**WHAT YOU NEED TO DO**
Begin your transcription at the line containing "参加事業者の方へ (440, 1001)" and continue it, word for word, to the final line below. Include only those lines and skip the pictures.

**SUPPLIED INFORMATION**

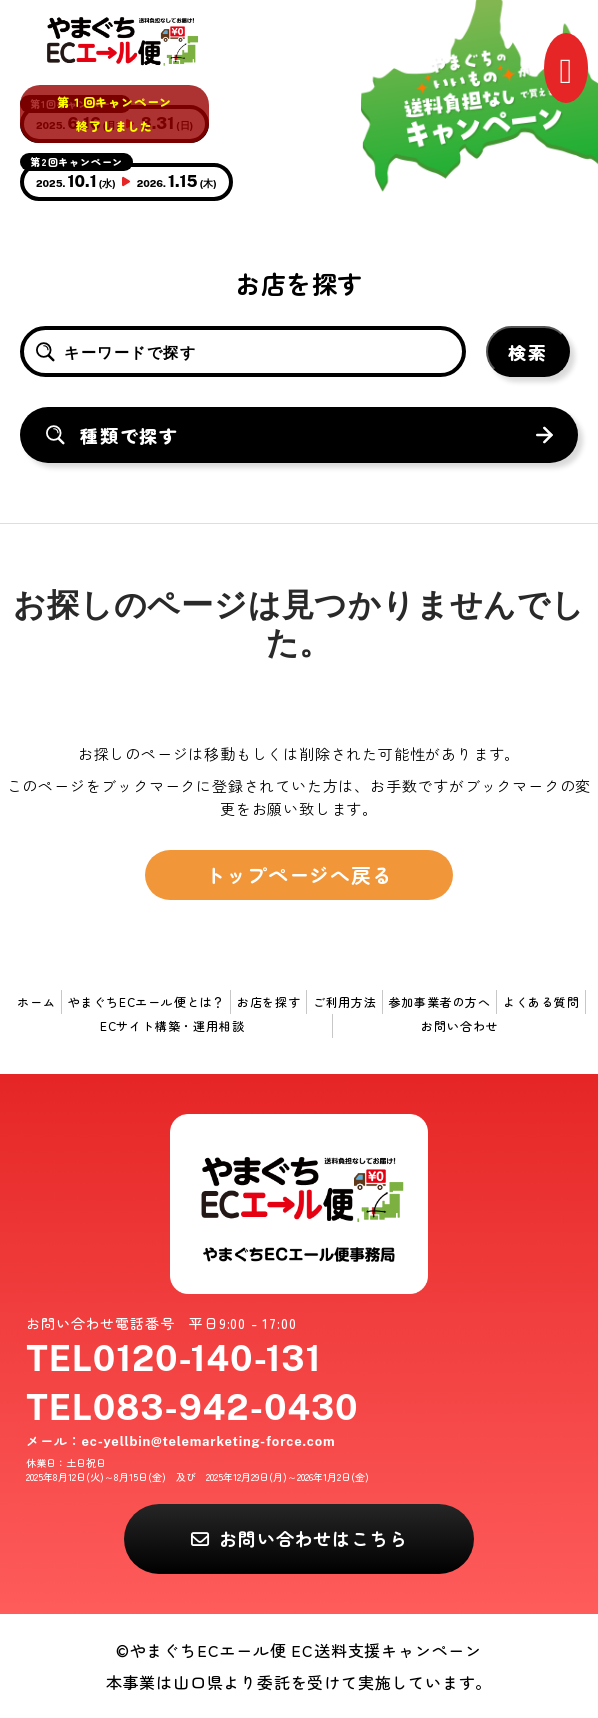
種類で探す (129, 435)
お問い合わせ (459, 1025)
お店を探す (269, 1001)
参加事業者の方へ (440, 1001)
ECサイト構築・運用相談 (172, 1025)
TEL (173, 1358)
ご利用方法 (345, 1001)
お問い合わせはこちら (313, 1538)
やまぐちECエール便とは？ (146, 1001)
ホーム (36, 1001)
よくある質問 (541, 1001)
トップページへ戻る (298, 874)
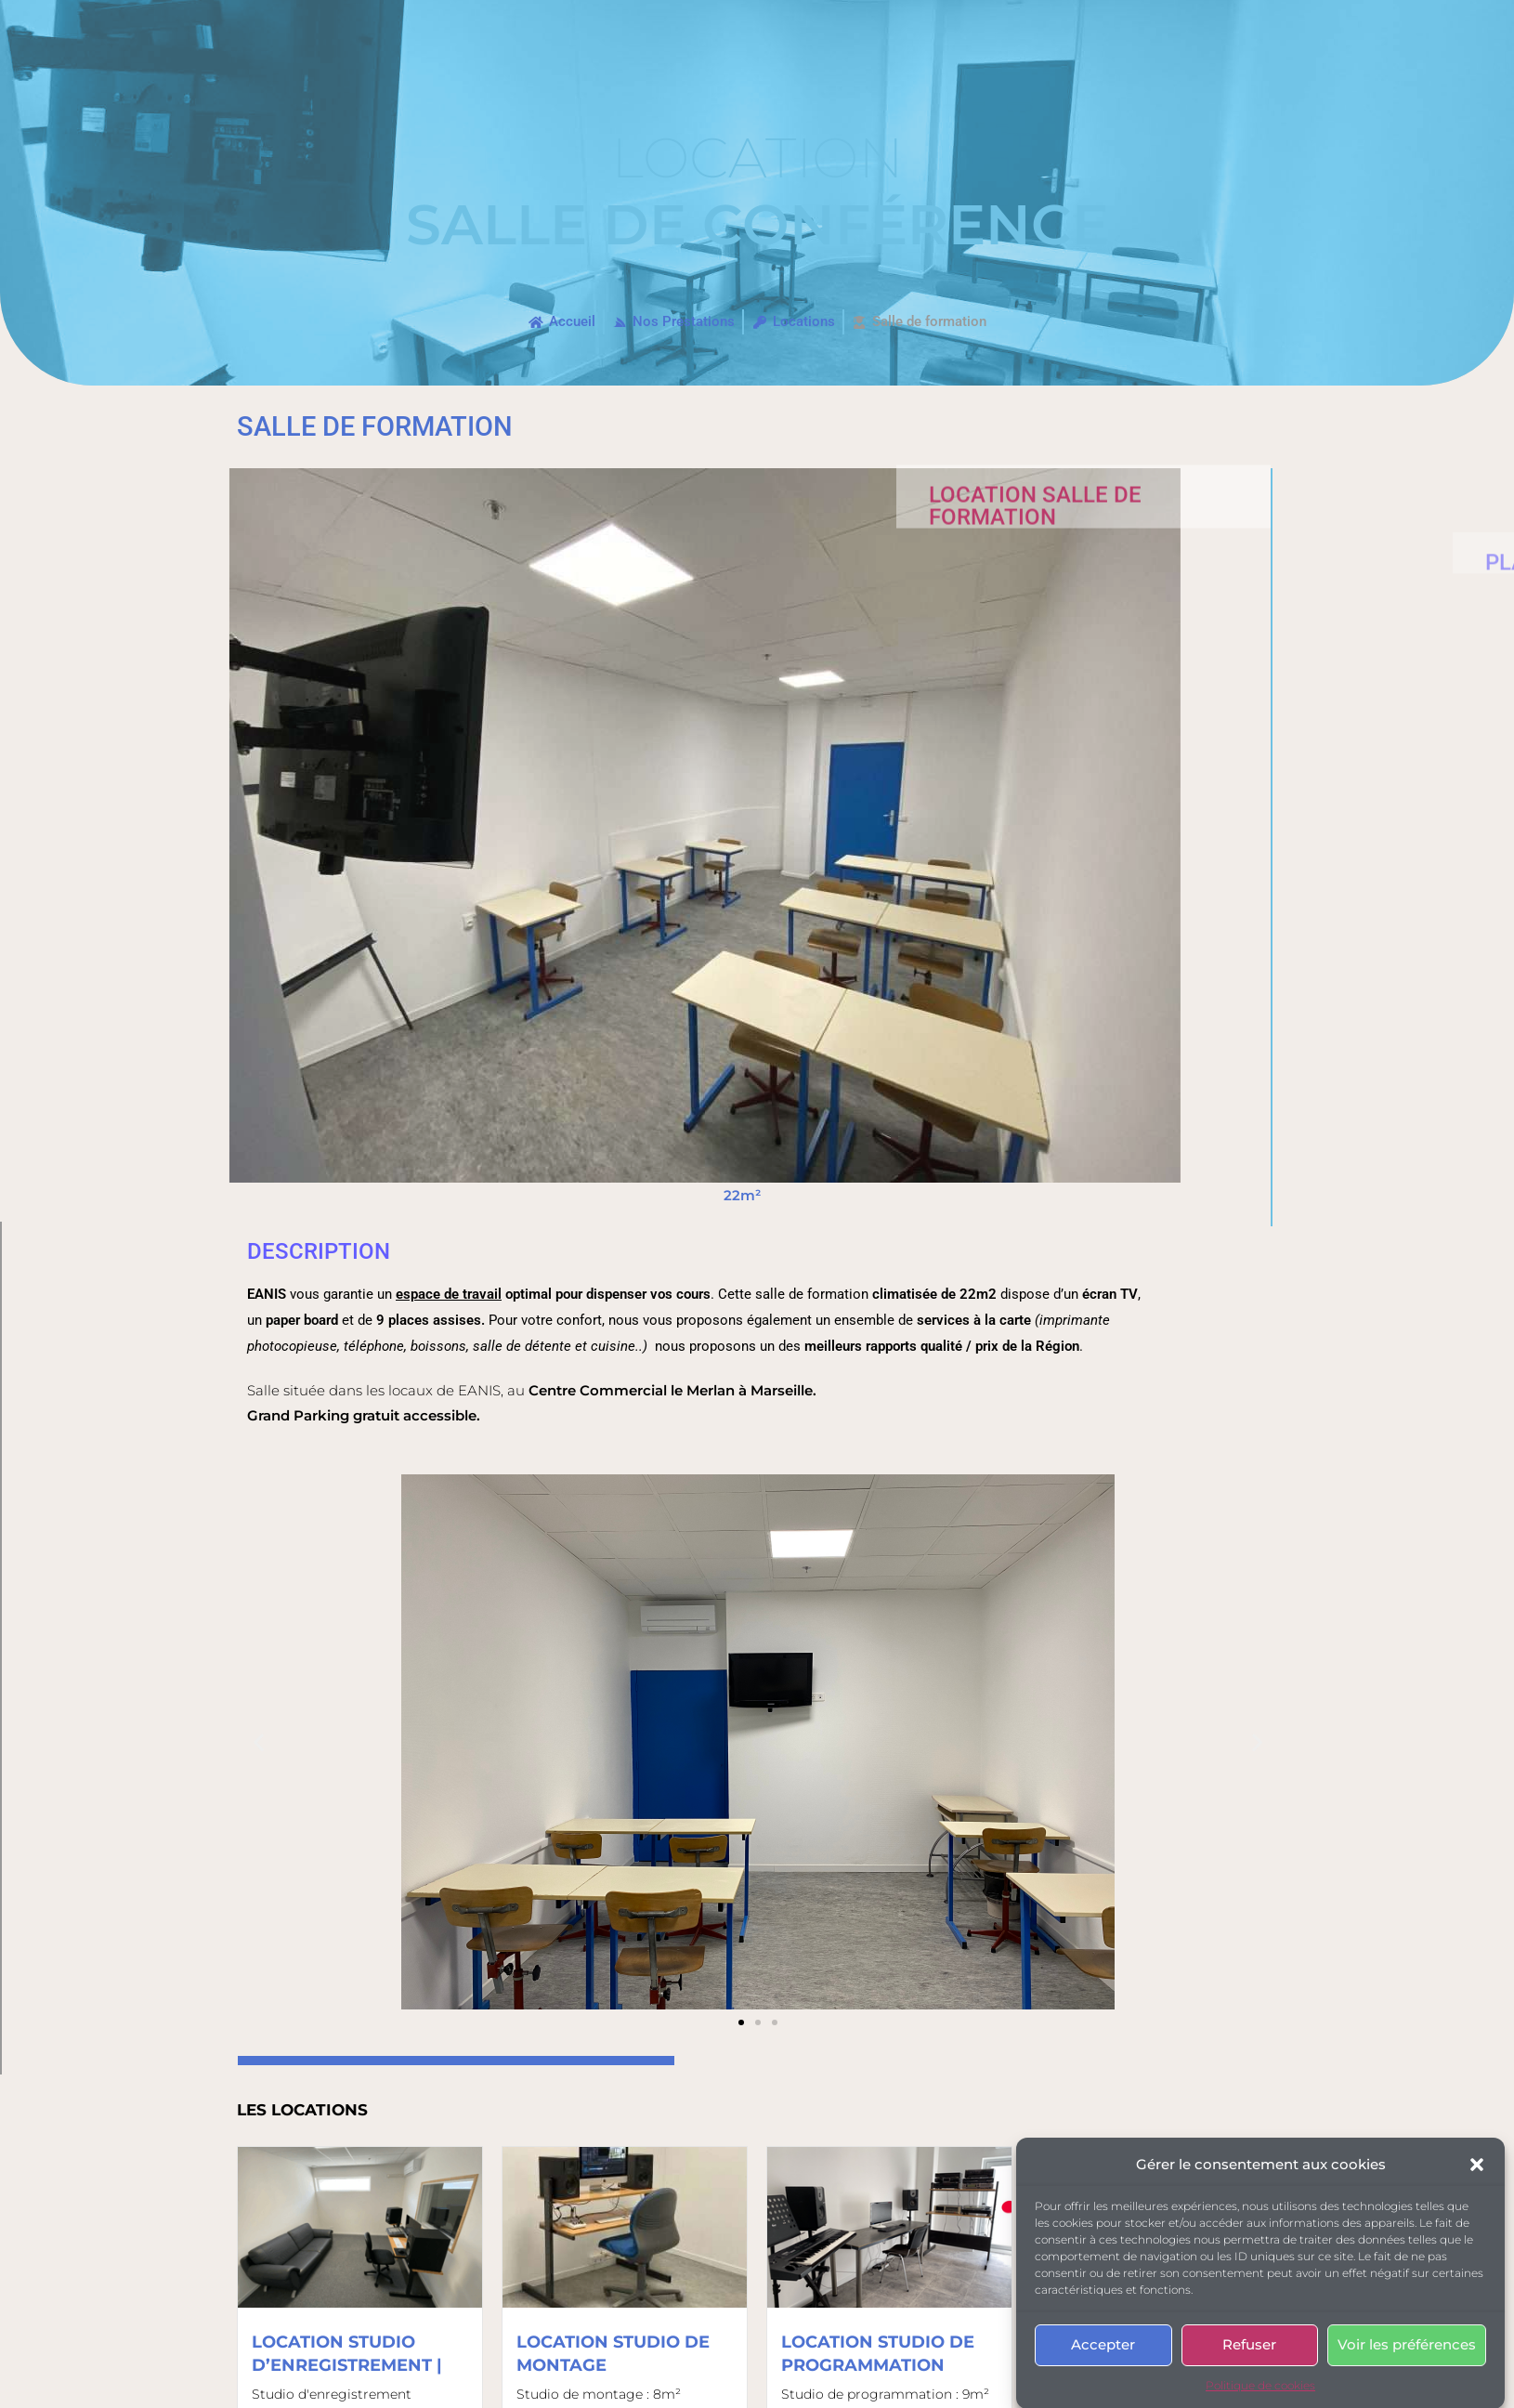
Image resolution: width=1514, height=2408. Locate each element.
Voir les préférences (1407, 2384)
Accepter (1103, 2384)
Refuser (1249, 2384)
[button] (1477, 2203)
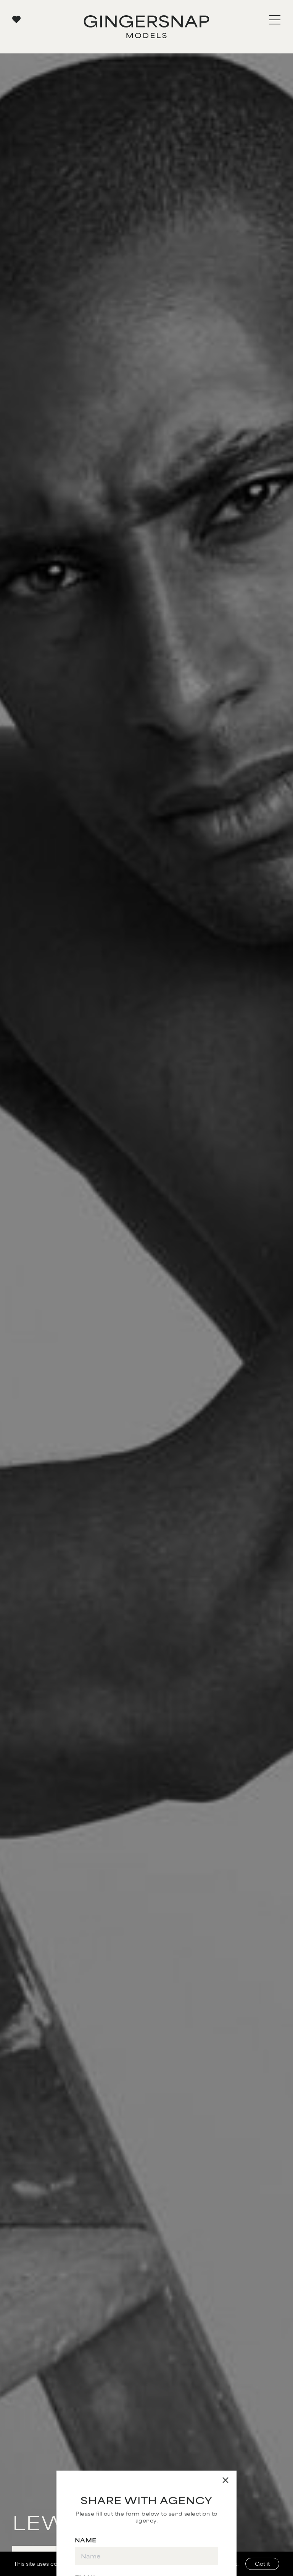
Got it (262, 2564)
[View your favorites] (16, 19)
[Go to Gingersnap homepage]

**RESPONSE TO THIS EXERCISE**
参加事業者の方へ (440, 1001)
ECサイト構築・運用相談 (172, 1025)
TEL (173, 1358)
ご利用方法 (345, 1001)
お問い合わせはこちら (313, 1538)
やまぐちECエール便とは？ (146, 1001)
ホーム (36, 1001)
よくある質問 (541, 1001)
トップページへ戻る (298, 874)
Image resolution: width=1514, height=2408. Locate each element.
Voir les préférences (1407, 2384)
Accepter (1103, 2384)
Refuser (1249, 2384)
[button] (1477, 2203)
Got it (262, 2564)
[View your favorites] (16, 19)
[Go to Gingersnap homepage]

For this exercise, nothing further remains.